In late 2017, a government employee in Livingston County, Mich., plugged a personal laptop into the workplace server — inadvertently exposing the network to malware.
“We had 9,000 attacks within a few minutes from this computer,” says Rich Malewicz, CIO and security officer for Livingston County.
The county detected the attack and stopped it quickly using a program called Darktrace, which uses artificial intelligence (AI) and machine learning to provide real-time alerts about abnormal activity on the network.
“No device on the network detected [the attack] except for Darktrace,” he says.
More local and state governments are eyeing AI and machine learning as tools to help combat cyberattacks, in part because hackers themselves have adopted the technology.
“Other local governments should use AI and machine learning because it’s being used against them,” Malewicz says. “Traditional security controls are not sufficient to fight artificial intelligence and machine learning attacks.”
Machine Learning Tools Provide an Adaptable Defense
A Public Technology Institute survey, “The State of City-County IT, 2017,” finds that AI and machine learning are among the emerging IT areas government leaders expect to be most impactful in the next three to five years — behind only the Internet of Things.
A recent report from Deloitte Insights states, “Machine learning could be vital to fraud detection and cybersecurity.”

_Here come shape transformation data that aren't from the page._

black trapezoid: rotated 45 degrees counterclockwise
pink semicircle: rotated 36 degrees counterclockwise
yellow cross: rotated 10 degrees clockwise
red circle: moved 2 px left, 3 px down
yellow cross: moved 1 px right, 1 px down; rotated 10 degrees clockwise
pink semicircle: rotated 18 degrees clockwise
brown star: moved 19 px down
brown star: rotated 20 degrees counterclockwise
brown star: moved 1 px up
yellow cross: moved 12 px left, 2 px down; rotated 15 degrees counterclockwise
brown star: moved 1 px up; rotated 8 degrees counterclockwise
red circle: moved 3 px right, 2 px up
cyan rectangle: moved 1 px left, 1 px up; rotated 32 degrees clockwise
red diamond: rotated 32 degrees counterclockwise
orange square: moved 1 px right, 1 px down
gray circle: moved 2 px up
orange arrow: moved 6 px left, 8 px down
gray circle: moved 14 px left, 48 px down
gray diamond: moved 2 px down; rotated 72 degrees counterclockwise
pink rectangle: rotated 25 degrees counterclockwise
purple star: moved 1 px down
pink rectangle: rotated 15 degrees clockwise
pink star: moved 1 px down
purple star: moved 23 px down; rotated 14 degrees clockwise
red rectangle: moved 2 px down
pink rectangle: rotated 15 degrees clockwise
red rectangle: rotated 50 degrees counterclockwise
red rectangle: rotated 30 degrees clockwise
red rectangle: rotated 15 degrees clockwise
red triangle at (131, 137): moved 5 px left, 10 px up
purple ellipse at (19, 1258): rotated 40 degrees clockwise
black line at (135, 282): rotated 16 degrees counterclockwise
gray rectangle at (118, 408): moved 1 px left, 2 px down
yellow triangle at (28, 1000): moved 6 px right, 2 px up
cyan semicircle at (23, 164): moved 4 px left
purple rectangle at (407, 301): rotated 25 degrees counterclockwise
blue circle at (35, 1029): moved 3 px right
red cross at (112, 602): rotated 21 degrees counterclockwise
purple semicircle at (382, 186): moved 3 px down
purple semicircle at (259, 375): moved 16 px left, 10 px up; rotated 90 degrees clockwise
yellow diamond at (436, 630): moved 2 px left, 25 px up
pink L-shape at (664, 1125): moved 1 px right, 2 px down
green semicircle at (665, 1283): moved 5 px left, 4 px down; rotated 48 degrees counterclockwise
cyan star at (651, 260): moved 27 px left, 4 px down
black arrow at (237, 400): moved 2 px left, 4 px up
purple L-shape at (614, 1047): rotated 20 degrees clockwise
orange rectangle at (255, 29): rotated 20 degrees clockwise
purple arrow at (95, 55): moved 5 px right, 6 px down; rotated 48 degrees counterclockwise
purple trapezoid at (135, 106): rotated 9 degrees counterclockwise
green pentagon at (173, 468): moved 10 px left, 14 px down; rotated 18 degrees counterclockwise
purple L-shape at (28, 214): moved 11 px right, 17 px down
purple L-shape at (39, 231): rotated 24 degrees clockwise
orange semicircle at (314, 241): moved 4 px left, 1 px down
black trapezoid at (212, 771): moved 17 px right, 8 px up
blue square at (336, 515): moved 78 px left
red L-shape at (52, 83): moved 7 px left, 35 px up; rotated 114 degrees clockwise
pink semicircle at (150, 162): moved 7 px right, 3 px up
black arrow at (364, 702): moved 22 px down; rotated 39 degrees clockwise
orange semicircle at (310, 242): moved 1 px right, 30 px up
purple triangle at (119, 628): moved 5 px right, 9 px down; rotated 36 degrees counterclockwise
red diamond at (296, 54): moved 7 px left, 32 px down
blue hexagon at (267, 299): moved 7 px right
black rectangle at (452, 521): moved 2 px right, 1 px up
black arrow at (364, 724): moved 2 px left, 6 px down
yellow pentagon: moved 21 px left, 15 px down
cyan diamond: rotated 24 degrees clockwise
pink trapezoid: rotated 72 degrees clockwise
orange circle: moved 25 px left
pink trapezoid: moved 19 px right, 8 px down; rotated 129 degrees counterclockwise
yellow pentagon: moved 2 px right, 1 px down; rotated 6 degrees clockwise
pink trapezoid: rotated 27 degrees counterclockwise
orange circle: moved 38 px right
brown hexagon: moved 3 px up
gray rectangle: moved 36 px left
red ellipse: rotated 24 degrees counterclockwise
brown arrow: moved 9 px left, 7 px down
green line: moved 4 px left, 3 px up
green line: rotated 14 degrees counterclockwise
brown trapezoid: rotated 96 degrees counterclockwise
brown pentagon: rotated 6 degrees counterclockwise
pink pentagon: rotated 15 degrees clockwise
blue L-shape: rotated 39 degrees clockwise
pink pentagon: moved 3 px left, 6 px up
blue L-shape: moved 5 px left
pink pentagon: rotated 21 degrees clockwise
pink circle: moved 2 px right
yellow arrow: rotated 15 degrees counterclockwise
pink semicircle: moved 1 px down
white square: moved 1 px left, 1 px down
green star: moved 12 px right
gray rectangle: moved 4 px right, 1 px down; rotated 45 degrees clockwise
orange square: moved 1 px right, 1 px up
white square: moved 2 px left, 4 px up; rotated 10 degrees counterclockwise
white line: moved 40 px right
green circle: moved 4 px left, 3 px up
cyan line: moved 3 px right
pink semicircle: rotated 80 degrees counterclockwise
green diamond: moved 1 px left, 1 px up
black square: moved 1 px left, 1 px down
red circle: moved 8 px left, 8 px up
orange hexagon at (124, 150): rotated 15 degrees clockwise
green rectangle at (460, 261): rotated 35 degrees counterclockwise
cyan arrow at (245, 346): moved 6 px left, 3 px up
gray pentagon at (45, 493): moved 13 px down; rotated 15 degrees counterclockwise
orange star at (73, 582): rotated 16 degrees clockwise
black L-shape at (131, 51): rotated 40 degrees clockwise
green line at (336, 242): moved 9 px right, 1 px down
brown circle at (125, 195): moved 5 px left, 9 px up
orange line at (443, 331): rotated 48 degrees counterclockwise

“A learning system that can respond to ever-changing threats in an unpredictable way may be the best defense against adversaries, whether rogue states or cybercriminals. Such a system should be able to learn from its own experience as well as external information,” according to the report, “AI-Augmented Government.”
New York City’s cybersecurity team recognizes the importance of AI in cybersecurity. In 2017, Mayor Bill de Blasio created New York City Cyber Command to centralize the city’s cybersecurity efforts. NYC CISO Geoffrey Brown soon hired Quiessence Phillips as deputy CISO for threat management. She leads a security team at the city’s network operations center located in a hub in Brooklyn.
“Machine learning has many applications — for security teams, its most notable use is incorporating supervised and/or unsupervised learning into detection mechanisms,” says Phillips.
“This allows for large-scale behavioral detection, specific to one's network,” she adds. “Many vendors are providing a form of machine learning within their products to provide this; however, internal teams can also advance this area by actively ‘teaching’ the platform to hone the detection of anomalies, analyze malware and streamline threat intelligence frameworks.”
New and Emerging Threats Create an Evolving Landscape
Michael Lee Sherwood, Las Vegas director of information technologies, agrees machine learning is vital to protecting his city from cyberthreats. When Sherwood first joined the City of Las Vegas, one of his first purchases was the Darktrace platform.
“The threat landscape is constantly evolving and changing,” he says. “We needed [a tool] that evolved as the landscape evolved. The only way to do that is to have tools that are able to adapt and are able to proactively know what the new threats are going to be.”
The Las Vegas information security team consists of three full-time employees and one intern. Tapping AI and machine learning is like having another two additional, full-time staff members who are monitoring the system 24/7, Sherwood says.
“There are not enough humans to hire that you could afford to do all the work,” Sherwood says. “You’re going to have to start entrusting machines to assist.”
That means having the right tools and embracing the technology, he says.
“There is no way you’ll be able to keep up in a municipal space unless you start at least investigating some of these technologies,” Sherwood says. “AI and machine learning is the way of the future.”